After Kinsley died, I didn't want anyone calling me Kyson because that was the name that she called me. A lot of my family members called me Carter. Even Keema and Davina would call me Carter. My dad would most of the time call me KC when I was younger, but he stopped calling me that when we became distant.

"Carter, why did you run out like that?" Sophia asked me, but I just shrugged. "Why are you acting like this?"

Lanie stood up from the bench. "Well, his dad is in the hospital..." She trailed off, like it was the most obvious thing in the entire world. "Why are you guys together again?" Lanie whispered to me.

I stood up from the bench with a small chuckle. "She's not always like this." I told Lan. "She gets nervous around new people."

Sophia heard me and rolled her eyes.

Lanie looked at me like I was crazy. "Isn't she like a wanna be actress or something?" She whispered again.

My eyes widened. No one hardly ever recognizes Sophia. "How do you know that?" I was amused.

Lanie shrugged. "Tabloids."

Reaching out for a sideways hug, Lanie walked into my side. "I love you, little sis." I kissed her forehead and hugged her tight.

"I love you too, big bro." Lanie said back.

"I'm going to get going. I know Soph wants to get to the hotel to shower and sleep." I sighed.

I could use some wash and scrub right about now too, but it was hard for me to leave my dad and it was hard for me to see him like that. I need him to open his eyes and tell me that everything is okay. And I need to tell him that I forgive him, so I know that he knows.

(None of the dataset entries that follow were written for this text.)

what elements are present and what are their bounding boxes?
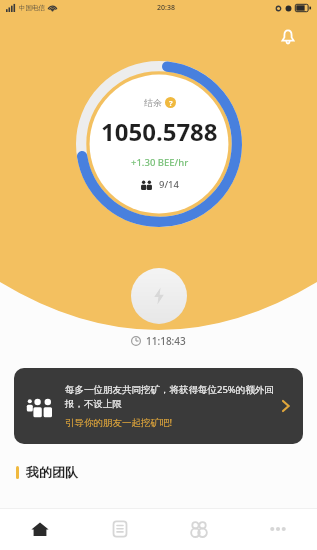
button[interactable]: 每多一位朋友共同挖矿，将获得每位25%的额外回报，不设上限 (14, 368, 303, 444)
staticText: 中国电信 (19, 4, 45, 12)
staticText: 11:18:43 (146, 334, 186, 348)
button[interactable]: Help (165, 97, 176, 108)
staticText: 1050.5788 (101, 115, 218, 148)
staticText: 我的团队 (26, 464, 78, 480)
button[interactable]: Start mining (131, 268, 187, 324)
staticText: 20:38 (157, 3, 175, 13)
staticText: +1.30 BEE/hr (131, 156, 189, 169)
button[interactable]: More (238, 508, 317, 550)
button[interactable]: Records (80, 508, 159, 550)
staticText: 每多一位朋友共同挖矿，将获得每位25%的额外回报，不设上限 (65, 383, 274, 410)
button[interactable]: Notifications (273, 22, 303, 52)
staticText: 9/14 (159, 178, 179, 191)
staticText: ? (169, 98, 173, 108)
staticText: 结余 (144, 97, 162, 108)
button[interactable]: Team (159, 508, 238, 550)
button[interactable]: Home (0, 508, 80, 550)
staticText: 引导你的朋友一起挖矿吧! (65, 416, 173, 429)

And I know that it sounds really selfish, but I can't have my dad dying thinking that I hated him.

Hopping into the rental that we got at the airport, Soph and I pulled out of the parking space and headed out of the hospital parking lot.

Just as we were about to turn out, Scarlett pulled in the parking lot driving a white SUV. It was a nice truck, first off, the windows were tinted, but not too much. I could still see her. She didn't have anybody else in the truck with her. As she turned in, she locked eyes with me. Her blue ones were still as beautiful as ever, and just like always, I got lost in them; unable to look away.

She looked the same, just more mature, wiser, and sexier. I wanted to stop, get out, and take her into my arms because I know she is the only one that can make the pain go away.

Then her gaze dropped and she looked beside me at Sophia, quickly, she looked away, eyes back in front of her as she continued on.

That was the first time in three and a half years that I've laid eyes on her, and she still gave me those same feelings.


*********

Feels good to be back writing about Ky and Scar!